- TO DO
In which lines of the data does the string "rošt" appear? Copy every one.

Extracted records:
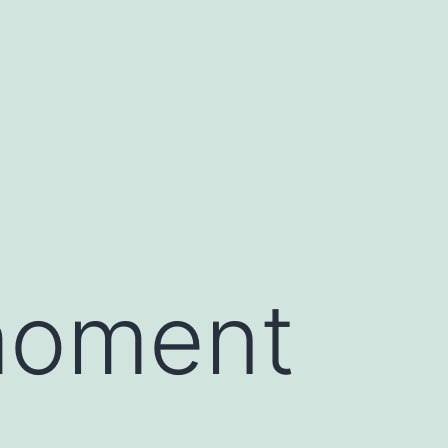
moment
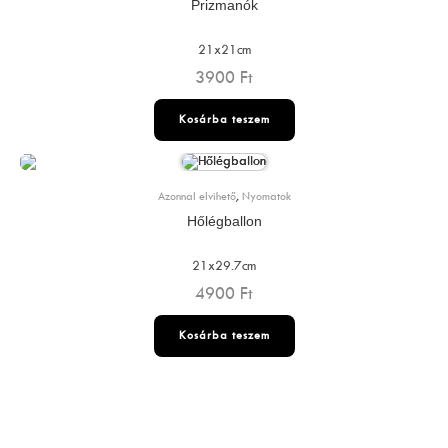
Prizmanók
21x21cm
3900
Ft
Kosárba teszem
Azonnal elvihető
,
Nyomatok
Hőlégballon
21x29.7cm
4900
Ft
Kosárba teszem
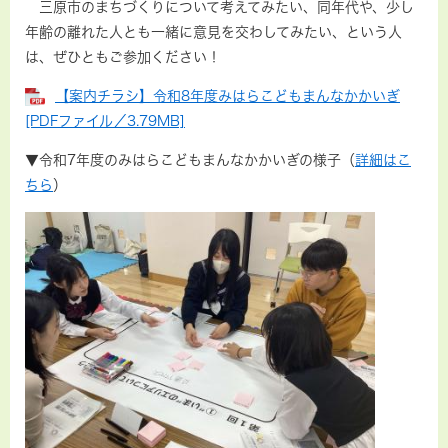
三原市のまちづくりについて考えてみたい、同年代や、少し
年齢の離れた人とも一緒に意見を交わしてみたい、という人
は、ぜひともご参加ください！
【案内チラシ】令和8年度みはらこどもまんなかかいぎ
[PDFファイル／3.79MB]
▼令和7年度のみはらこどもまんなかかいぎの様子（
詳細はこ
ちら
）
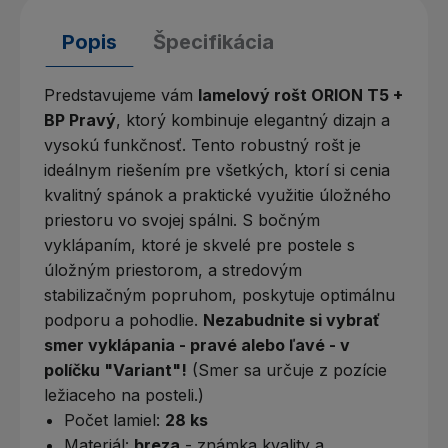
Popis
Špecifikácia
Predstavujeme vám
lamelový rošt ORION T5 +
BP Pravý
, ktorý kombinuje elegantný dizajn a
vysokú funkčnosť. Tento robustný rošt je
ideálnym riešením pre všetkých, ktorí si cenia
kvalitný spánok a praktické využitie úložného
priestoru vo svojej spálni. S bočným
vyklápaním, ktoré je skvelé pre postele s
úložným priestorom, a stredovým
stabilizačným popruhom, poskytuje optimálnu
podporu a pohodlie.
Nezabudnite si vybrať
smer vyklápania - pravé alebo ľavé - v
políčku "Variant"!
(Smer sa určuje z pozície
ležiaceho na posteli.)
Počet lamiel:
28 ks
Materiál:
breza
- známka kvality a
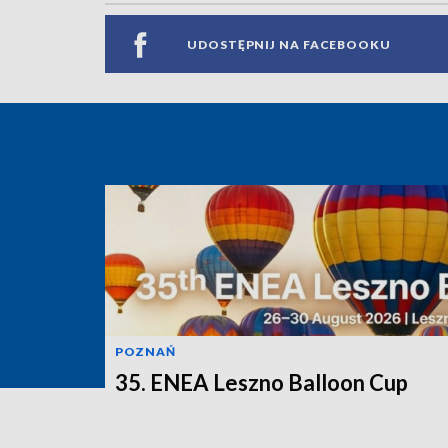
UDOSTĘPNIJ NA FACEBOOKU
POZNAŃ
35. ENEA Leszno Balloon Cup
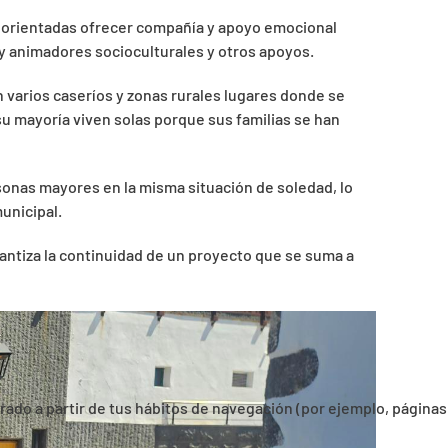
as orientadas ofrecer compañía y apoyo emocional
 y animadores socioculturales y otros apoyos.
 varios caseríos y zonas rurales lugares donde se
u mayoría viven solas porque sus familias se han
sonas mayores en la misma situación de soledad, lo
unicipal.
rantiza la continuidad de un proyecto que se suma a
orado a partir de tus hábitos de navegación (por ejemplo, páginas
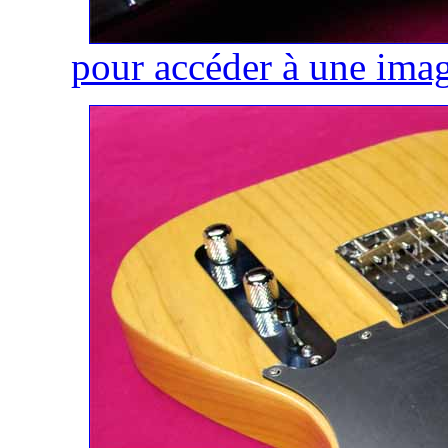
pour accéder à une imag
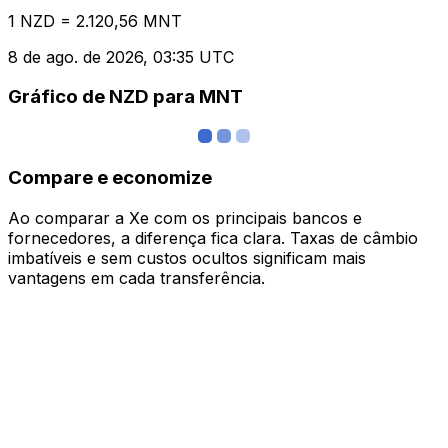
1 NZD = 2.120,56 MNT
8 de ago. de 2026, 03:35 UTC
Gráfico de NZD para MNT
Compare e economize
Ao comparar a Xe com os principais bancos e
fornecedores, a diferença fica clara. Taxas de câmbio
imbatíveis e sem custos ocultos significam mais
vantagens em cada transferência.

- OUTPUT FOR THIS EXERCISE
lamelový rošt ORION T5 +
vysokú funkčnosť. Tento robustný rošt je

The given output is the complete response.